> _GOAL OF THE EXERCISE_
Quote, word for word, every line starting at the line that contains "Website: grey.com" and ending with the last line of the records; include both of these lines and no others.

Extracted page text data:
++++++

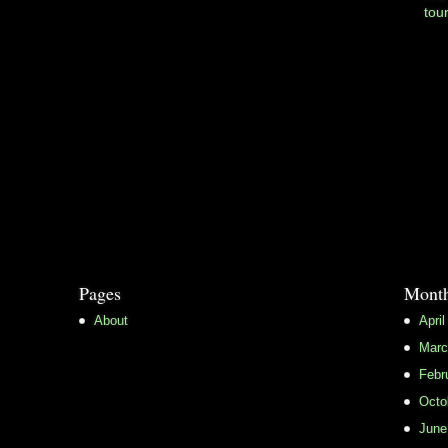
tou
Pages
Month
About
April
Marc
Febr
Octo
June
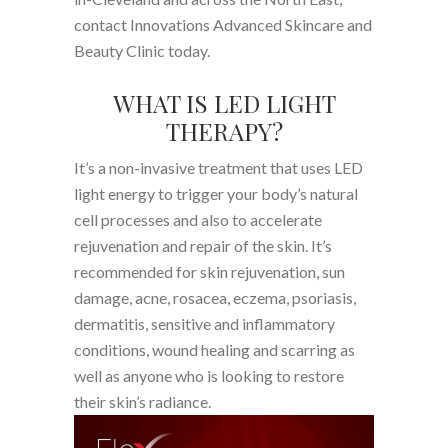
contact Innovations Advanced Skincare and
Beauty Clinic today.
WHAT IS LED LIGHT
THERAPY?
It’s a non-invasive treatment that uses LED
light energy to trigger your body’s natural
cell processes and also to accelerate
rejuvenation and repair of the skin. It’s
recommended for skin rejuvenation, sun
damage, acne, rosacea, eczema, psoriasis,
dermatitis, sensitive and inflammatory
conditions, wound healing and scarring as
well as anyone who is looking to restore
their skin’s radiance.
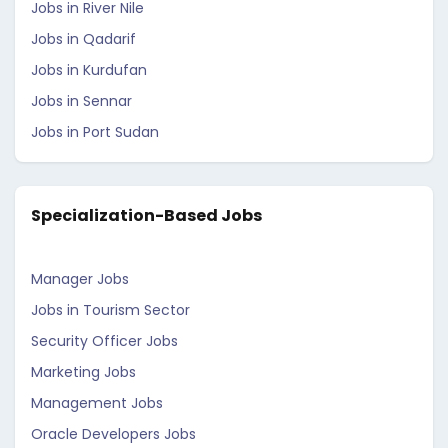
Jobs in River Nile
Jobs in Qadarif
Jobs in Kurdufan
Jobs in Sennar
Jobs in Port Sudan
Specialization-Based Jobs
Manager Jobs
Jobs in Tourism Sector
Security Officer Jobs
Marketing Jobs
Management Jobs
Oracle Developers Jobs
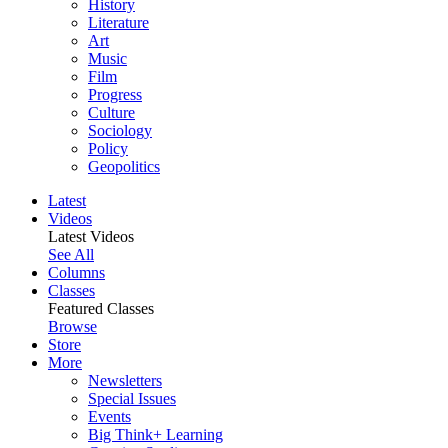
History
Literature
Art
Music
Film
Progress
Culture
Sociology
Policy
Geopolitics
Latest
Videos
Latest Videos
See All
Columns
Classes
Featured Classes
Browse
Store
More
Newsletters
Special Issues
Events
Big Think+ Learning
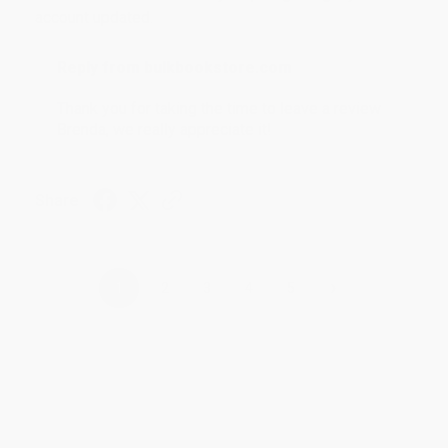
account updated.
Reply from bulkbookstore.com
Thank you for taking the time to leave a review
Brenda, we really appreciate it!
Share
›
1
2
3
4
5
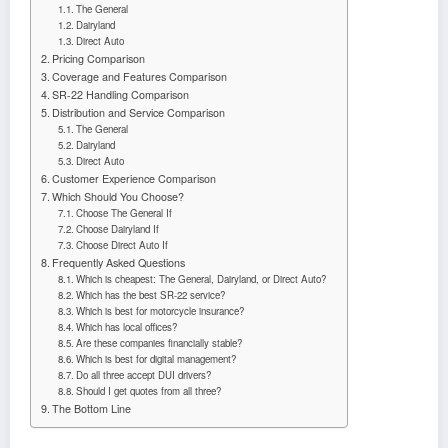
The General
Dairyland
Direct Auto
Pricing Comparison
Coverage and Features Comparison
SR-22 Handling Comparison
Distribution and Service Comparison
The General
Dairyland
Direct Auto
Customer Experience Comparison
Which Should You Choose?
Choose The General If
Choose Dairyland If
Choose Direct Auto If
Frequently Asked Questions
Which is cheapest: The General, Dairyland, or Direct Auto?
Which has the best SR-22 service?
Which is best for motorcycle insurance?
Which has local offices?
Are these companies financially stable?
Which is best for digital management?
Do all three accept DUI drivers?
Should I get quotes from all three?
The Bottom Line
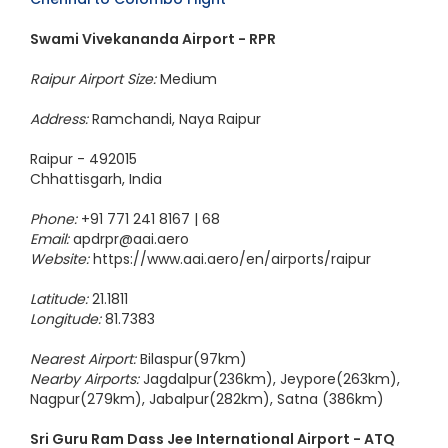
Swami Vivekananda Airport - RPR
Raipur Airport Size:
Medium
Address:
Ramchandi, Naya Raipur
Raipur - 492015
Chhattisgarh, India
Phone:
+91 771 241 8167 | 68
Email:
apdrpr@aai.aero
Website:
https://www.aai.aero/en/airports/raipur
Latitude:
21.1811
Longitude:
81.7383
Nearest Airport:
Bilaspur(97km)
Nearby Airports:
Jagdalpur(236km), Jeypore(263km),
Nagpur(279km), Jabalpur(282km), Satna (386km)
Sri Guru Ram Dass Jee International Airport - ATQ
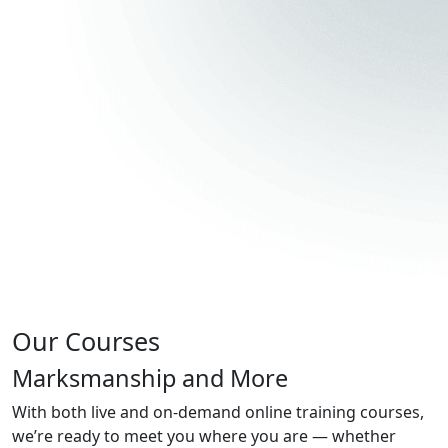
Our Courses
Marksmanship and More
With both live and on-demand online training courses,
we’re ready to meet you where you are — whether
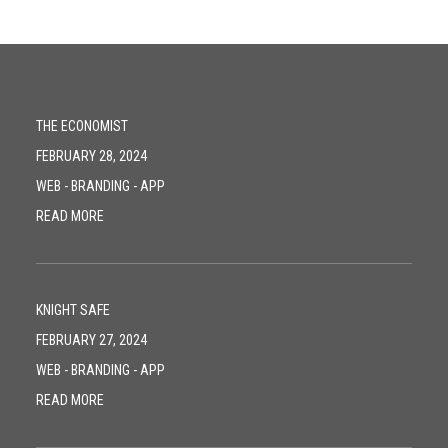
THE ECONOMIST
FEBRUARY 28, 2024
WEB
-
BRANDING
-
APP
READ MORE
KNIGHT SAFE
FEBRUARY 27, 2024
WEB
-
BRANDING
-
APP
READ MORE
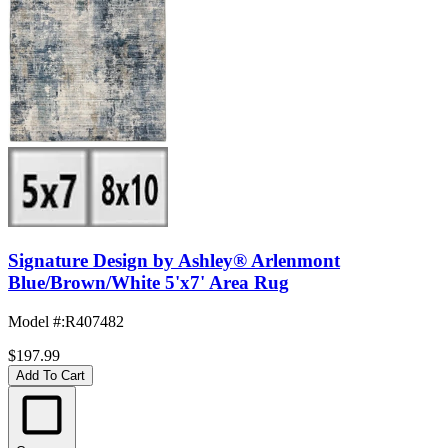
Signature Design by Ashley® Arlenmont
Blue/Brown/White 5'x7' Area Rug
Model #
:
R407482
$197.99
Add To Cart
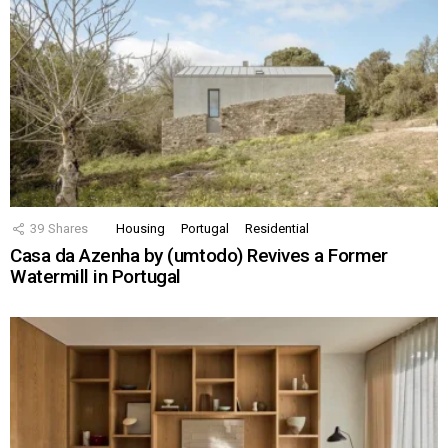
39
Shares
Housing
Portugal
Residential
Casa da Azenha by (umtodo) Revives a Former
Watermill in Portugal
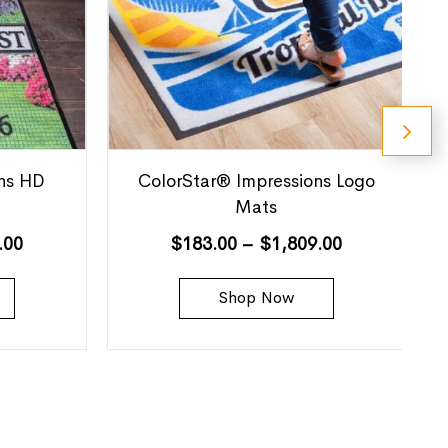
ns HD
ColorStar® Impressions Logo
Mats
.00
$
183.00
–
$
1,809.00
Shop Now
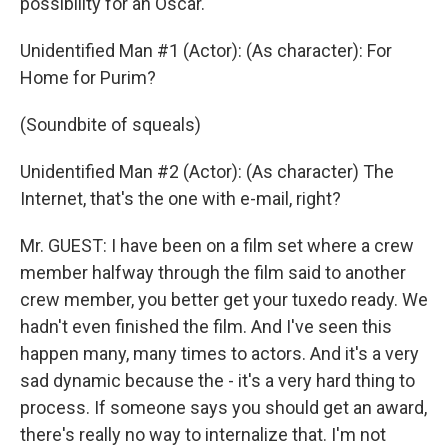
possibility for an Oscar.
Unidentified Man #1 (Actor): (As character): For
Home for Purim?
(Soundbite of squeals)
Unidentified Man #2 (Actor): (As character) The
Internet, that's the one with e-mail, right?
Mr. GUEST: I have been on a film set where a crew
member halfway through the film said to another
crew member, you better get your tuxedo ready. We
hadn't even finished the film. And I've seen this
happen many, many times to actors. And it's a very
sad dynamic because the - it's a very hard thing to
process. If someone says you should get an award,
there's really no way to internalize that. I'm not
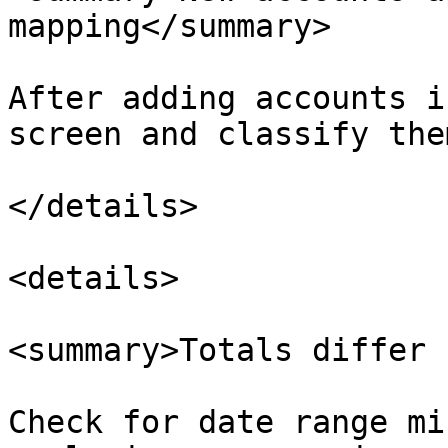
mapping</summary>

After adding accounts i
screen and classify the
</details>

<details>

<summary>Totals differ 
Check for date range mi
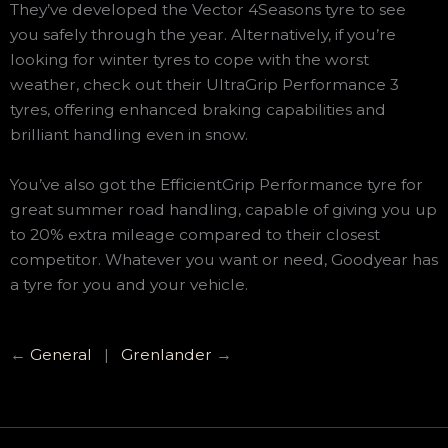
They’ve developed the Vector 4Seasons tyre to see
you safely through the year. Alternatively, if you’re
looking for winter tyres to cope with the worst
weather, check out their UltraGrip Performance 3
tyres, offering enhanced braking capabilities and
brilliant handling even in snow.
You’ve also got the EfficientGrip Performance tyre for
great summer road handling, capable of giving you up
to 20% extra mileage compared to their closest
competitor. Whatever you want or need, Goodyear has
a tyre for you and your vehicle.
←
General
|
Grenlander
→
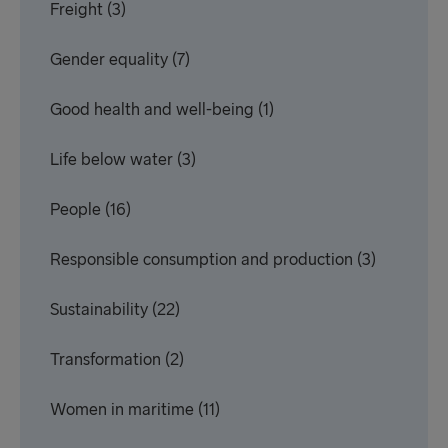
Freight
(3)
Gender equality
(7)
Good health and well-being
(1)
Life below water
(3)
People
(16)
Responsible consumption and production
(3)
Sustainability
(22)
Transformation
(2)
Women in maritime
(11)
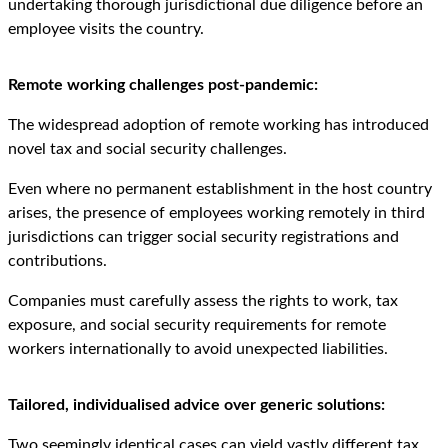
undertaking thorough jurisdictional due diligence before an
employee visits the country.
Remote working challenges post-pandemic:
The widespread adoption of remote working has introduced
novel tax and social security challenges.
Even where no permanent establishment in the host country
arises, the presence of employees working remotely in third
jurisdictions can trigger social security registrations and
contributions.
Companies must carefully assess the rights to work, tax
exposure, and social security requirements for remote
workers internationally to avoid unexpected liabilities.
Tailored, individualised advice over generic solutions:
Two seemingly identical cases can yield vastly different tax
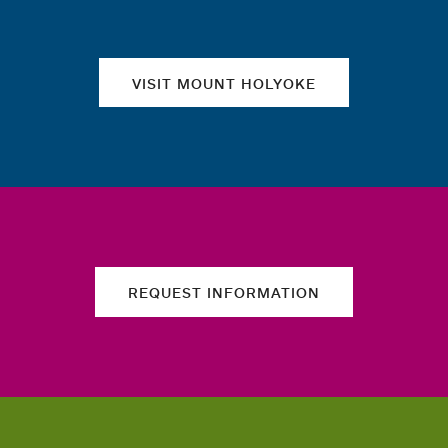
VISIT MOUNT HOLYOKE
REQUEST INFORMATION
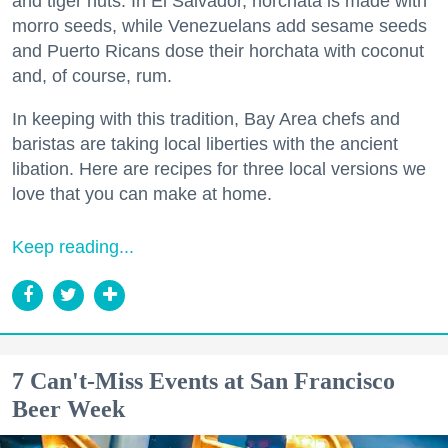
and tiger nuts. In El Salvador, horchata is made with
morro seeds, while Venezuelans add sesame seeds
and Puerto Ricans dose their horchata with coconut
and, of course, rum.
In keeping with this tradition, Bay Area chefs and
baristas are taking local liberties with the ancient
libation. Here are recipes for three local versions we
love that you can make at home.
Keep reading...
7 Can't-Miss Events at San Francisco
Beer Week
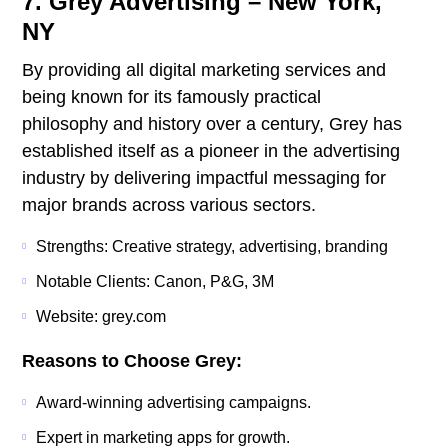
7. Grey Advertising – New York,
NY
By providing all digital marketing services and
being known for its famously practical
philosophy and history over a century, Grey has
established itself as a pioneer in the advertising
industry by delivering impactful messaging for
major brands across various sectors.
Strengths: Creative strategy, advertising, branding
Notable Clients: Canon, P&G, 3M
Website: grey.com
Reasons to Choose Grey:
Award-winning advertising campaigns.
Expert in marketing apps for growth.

++++++

> _WRITTEN ANSWER_
Website: grey.com
Reasons to Choose Grey:
Award-winning advertising campaigns.
Expert in marketing apps for growth.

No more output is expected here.